# Reds breeding again!



## Piraya33 (May 26, 2005)

Well, I noticed that my Red's tank was getting a little dirty so I did a really good cleaning and water change on Monday. Tuesday night they were already messing around with each other and digging in the gravel. I am at work now and my fiance just called me and said that I am gonna be a daddy to more P's soon because there are eggs in the tank again!







This is the third time in the last month and a half.

The first batch that they laid are doing really good right now. They are almost big enough to sell. The second batch didn't do so well and right now there are only 2 left. Hopefully I can get a lot of this third batch to survive.
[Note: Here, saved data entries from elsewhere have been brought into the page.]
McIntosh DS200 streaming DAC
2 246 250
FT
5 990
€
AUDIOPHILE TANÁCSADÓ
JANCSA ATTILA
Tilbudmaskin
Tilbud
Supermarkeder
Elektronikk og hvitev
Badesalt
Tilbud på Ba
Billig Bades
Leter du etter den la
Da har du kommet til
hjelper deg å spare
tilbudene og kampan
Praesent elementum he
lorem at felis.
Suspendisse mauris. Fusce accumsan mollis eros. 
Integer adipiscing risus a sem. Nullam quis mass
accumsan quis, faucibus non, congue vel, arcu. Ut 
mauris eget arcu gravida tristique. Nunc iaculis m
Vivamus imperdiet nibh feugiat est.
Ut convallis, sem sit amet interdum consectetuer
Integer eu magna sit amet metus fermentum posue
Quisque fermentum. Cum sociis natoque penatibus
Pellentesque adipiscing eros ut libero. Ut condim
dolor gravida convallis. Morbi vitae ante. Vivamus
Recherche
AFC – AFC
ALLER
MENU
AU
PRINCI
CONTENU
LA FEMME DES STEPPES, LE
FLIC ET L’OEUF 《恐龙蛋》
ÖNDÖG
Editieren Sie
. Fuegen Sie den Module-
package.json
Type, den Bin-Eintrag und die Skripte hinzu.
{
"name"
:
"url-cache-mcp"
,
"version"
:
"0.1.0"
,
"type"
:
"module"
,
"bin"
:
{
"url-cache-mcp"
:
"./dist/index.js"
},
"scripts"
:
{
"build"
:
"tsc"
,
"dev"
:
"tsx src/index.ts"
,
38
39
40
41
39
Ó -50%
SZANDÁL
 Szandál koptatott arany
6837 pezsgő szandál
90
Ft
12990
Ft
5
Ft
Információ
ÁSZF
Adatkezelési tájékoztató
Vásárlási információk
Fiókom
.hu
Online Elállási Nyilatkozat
Does anyone else's Red bury the eggs in the gravel after a few days? Mine digs the nest, lays the eggs, and then a couple days later she covers the nest up with gravel. Is this a normal habit?

Thanks!


----------



## Piraya33 (May 26, 2005)

Sorry, double post. Could someone please remove one of these for me? Thanks!


----------



## jk3 (Aug 23, 2005)

cool congrats when my uncles rbp laid its eggs it berried the eggs in gravel 
so i guess its normal


----------



## mantis (May 16, 2003)

Nice! They often respond to water changes, you can train them if you like.









The eggs are super small, and theres alot of commotion around the nest, they bound to get scattered about.

any chance of some pics?


----------



## Slim (Jan 9, 2005)

Good stuff Piraya. Congrats on the new batch.


----------